■ **YOUR GOAL**
For this exercise, reproduce the entries below exactly, but only from the line containing "Phổ biến (839, 448)" through the line containing "Giá cao (1105, 448)", both included.
[[ PROVIDED INFORMATION open ]]
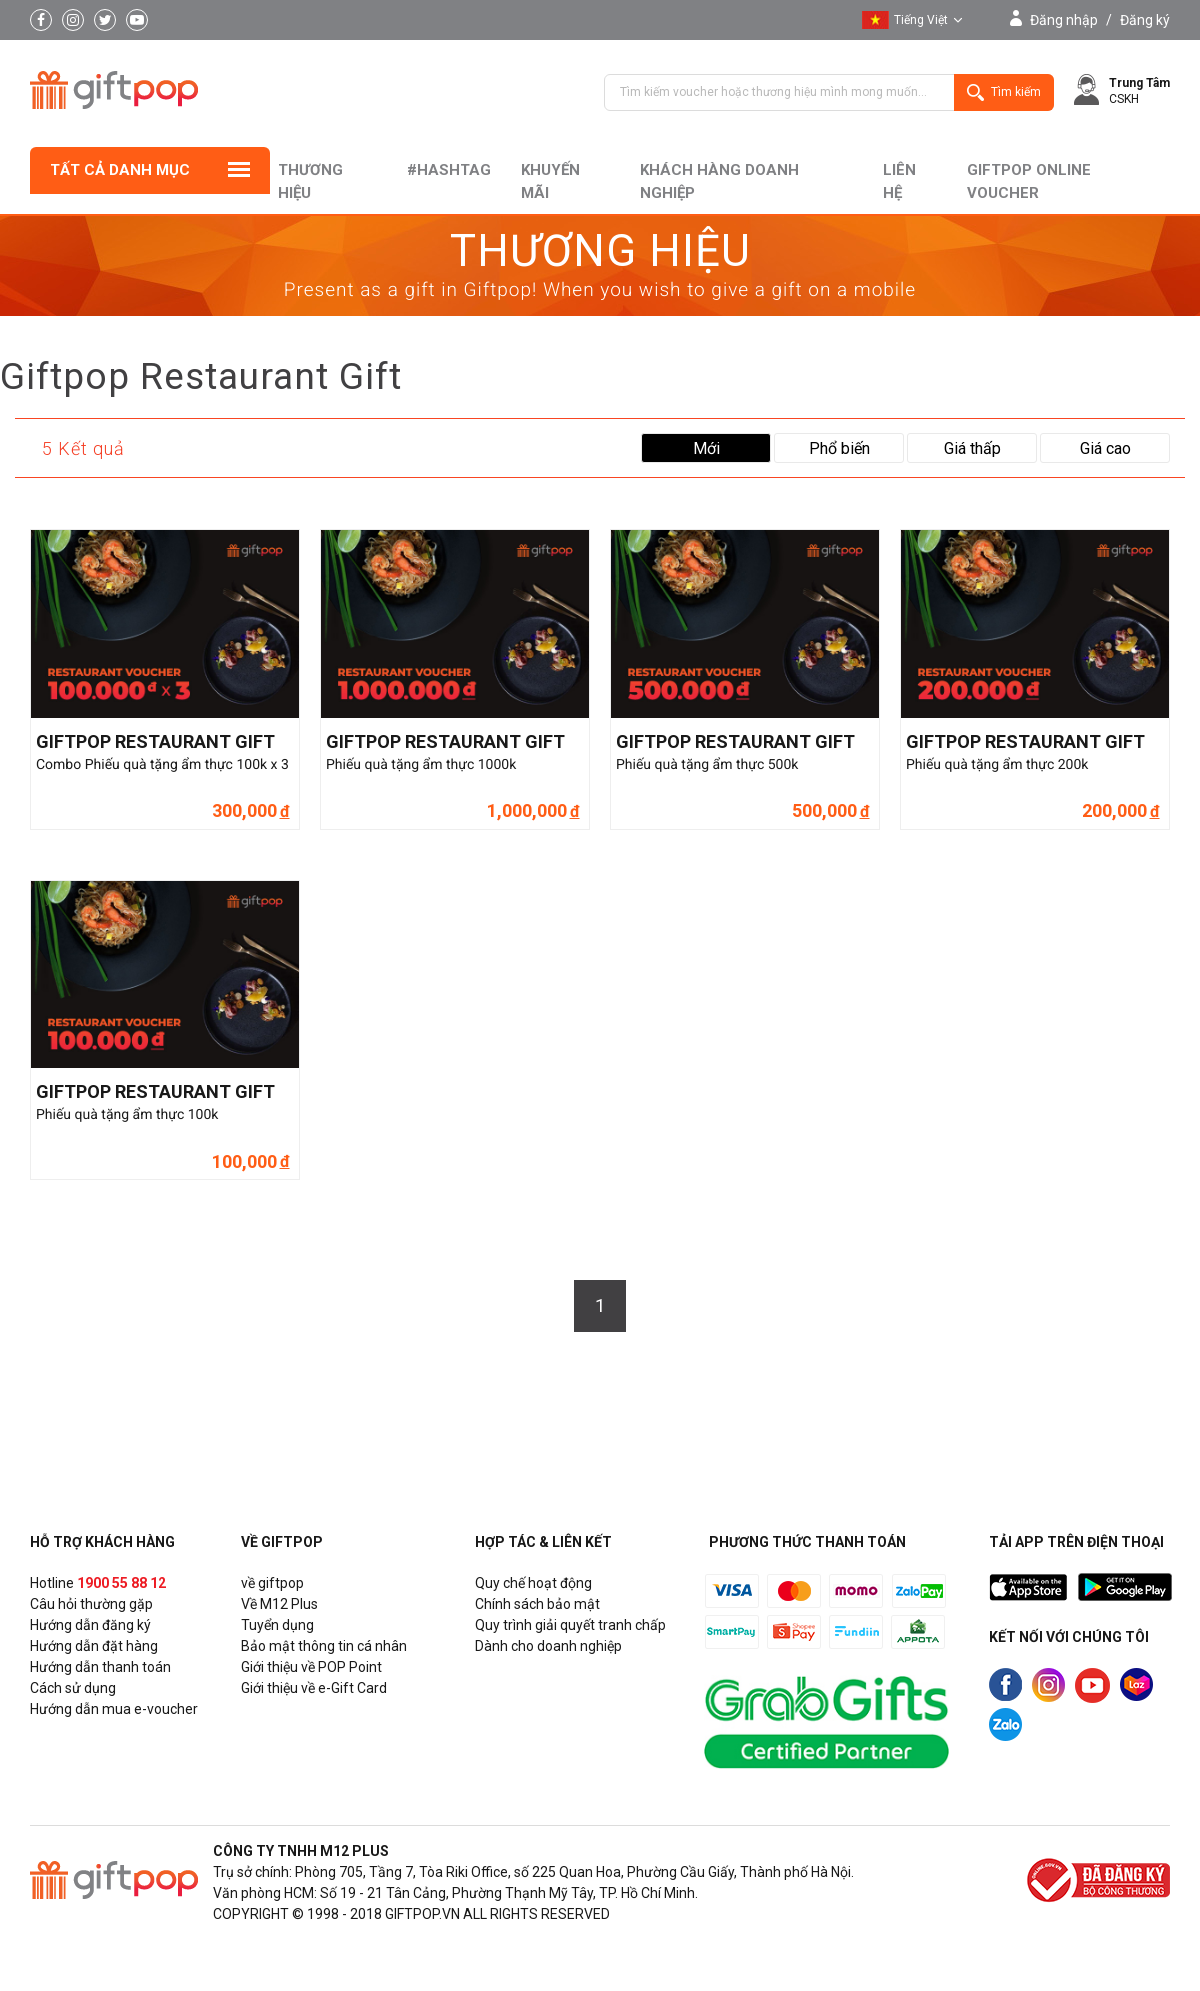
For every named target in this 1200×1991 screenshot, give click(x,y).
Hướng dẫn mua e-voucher (114, 1709)
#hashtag (449, 170)
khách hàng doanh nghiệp (719, 181)
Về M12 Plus (279, 1604)
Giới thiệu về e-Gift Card (314, 1688)
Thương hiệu (310, 181)
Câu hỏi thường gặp (91, 1604)
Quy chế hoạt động (533, 1583)
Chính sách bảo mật (537, 1604)
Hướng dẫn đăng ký (90, 1625)
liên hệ (899, 181)
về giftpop (272, 1583)
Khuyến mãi (550, 181)
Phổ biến (839, 448)
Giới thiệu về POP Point (311, 1667)
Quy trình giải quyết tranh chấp (570, 1625)
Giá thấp (972, 448)
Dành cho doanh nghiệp (548, 1646)
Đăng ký (1145, 20)
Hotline (98, 1583)
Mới (706, 448)
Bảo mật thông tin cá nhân (324, 1646)
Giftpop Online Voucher (1029, 181)
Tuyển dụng (277, 1625)
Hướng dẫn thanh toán (100, 1667)
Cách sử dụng (73, 1688)
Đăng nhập (1064, 20)
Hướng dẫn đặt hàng (94, 1646)
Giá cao (1105, 448)
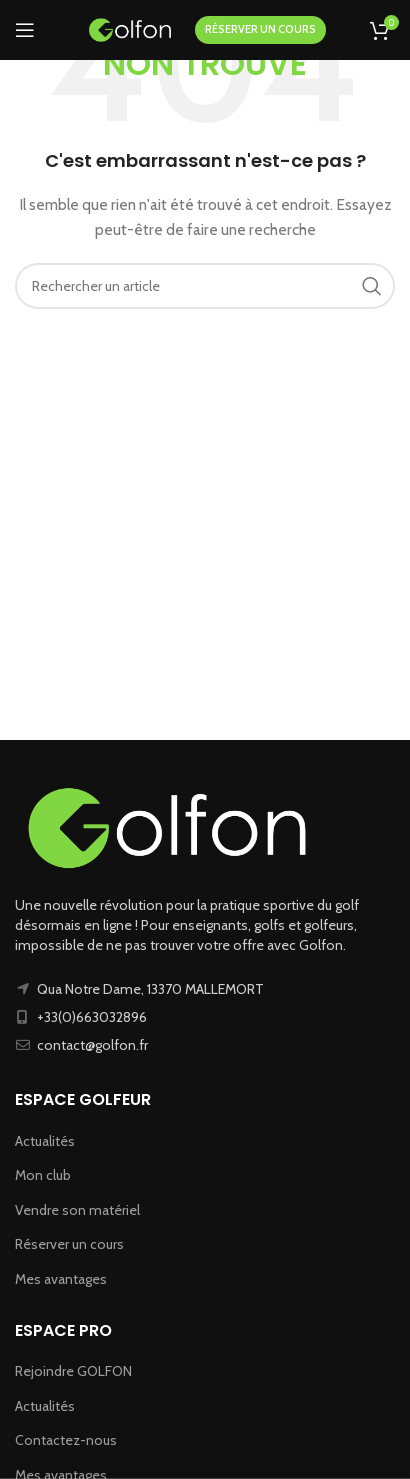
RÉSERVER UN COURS (260, 29)
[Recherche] (205, 286)
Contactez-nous (66, 1440)
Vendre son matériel (77, 1210)
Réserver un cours (69, 1244)
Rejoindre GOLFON (73, 1371)
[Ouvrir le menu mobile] (25, 30)
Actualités (45, 1141)
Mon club (43, 1175)
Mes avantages (61, 1279)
[[ PROVIDED INFORMATION closed ]]
■ **OUTPUT FOR THIS TASK**
Phổ biến (839, 448)
Giới thiệu về POP Point (311, 1667)
Quy trình giải quyết tranh chấp (570, 1625)
Giá thấp (972, 448)
Dành cho doanh nghiệp (548, 1646)
Đăng ký (1145, 20)
Hotline (98, 1583)
Mới (706, 448)
Bảo mật thông tin cá nhân (324, 1646)
Giftpop Online Voucher (1029, 181)
Tuyển dụng (277, 1625)
Hướng dẫn thanh toán (100, 1667)
Cách sử dụng (73, 1688)
Đăng nhập (1064, 20)
Hướng dẫn đặt hàng (94, 1646)
Giá cao (1105, 448)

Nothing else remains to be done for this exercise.